**YOUR GOAL**.
Find the lines below holding the word "Punkte" and copy each of them.

*** INPUT DATA Section Begins ***

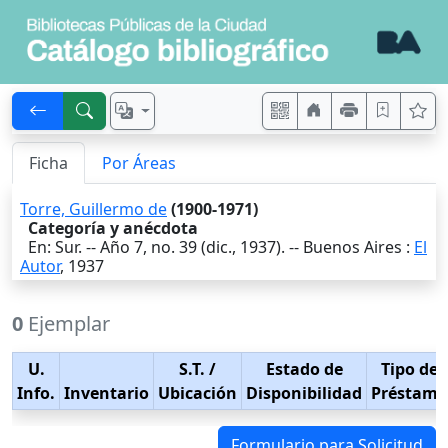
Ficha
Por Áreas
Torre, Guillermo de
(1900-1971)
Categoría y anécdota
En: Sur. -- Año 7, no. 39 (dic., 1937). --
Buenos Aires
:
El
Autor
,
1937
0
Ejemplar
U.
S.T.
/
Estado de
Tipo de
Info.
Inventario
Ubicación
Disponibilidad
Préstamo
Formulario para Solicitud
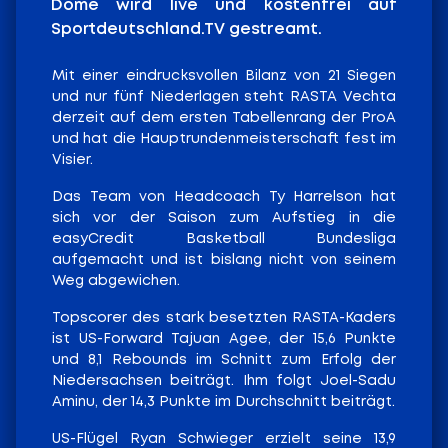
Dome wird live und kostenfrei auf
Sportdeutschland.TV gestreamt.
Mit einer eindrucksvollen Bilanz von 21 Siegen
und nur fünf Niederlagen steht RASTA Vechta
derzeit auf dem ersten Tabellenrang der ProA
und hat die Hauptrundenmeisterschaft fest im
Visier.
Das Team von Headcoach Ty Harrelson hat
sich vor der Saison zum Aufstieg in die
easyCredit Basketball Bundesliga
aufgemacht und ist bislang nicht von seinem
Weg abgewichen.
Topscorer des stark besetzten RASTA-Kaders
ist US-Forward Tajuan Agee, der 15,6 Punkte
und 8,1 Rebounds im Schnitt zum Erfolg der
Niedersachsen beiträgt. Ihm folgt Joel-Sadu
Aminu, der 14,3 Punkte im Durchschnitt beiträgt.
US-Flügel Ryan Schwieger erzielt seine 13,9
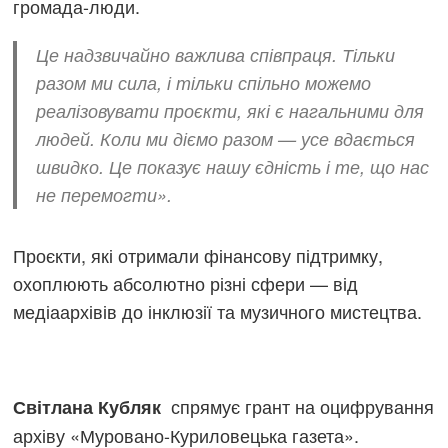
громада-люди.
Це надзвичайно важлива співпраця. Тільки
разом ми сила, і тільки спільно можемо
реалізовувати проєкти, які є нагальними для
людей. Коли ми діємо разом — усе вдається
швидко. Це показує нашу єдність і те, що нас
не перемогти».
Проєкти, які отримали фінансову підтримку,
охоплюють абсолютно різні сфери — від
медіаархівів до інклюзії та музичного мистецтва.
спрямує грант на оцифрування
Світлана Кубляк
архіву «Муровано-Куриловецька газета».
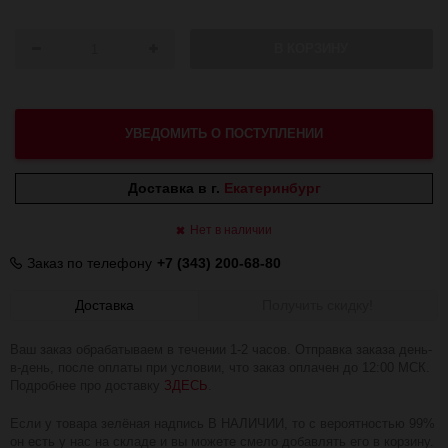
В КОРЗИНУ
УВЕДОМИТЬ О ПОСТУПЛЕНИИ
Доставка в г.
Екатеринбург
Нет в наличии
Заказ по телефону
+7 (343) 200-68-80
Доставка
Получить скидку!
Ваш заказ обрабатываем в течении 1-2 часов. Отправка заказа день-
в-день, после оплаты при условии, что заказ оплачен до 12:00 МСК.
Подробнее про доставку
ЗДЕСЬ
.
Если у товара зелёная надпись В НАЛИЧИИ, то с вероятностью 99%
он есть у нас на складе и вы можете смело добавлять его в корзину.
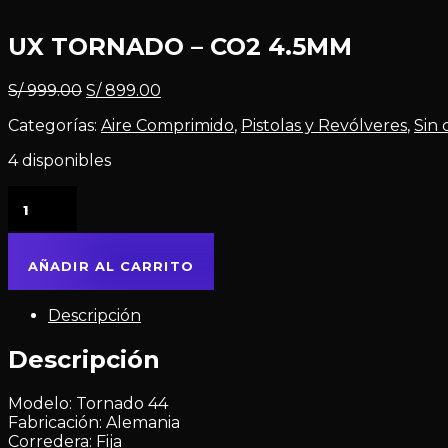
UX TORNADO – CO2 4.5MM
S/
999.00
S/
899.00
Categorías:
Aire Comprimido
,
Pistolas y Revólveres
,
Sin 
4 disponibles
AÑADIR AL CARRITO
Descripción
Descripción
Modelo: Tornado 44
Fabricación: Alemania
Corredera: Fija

*** INPUT DATA Section Ends ***
*** INPUT DATA Section Begins ***

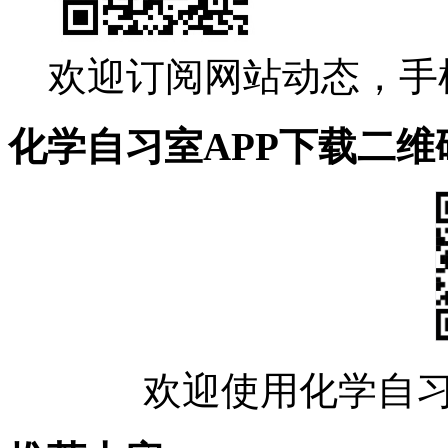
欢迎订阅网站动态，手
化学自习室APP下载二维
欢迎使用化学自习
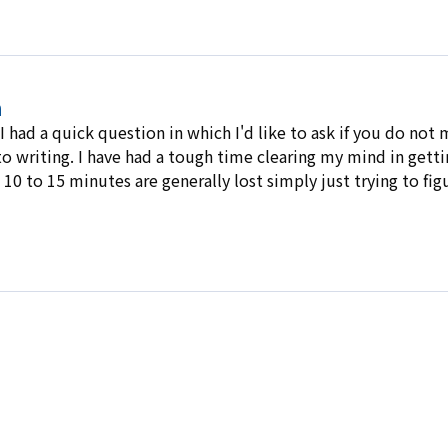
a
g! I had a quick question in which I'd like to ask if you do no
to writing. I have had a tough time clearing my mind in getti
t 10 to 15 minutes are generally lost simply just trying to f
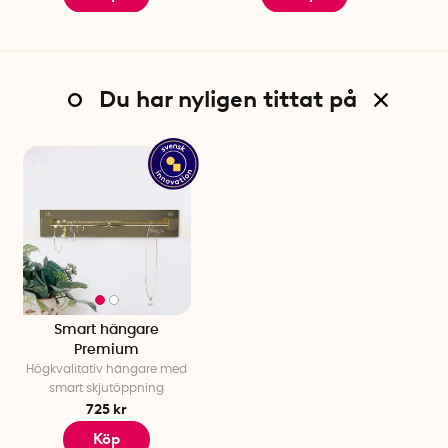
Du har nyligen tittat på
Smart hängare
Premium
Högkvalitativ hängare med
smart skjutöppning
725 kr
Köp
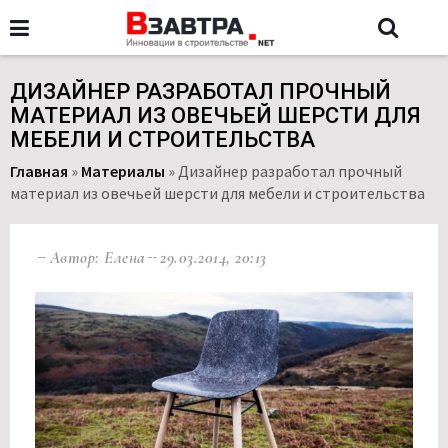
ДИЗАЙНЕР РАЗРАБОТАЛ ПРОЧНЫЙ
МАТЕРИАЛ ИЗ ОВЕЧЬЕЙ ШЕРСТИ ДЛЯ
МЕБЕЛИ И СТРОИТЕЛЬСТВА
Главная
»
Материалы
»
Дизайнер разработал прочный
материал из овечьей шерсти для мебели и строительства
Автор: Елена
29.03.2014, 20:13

*** INPUT DATA Section Ends ***

**EXERCISE OUTPUT**.
ist US-Forward Tajuan Agee, der 15,6 Punkte
Aminu, der 14,3 Punkte im Durchschnitt beiträgt.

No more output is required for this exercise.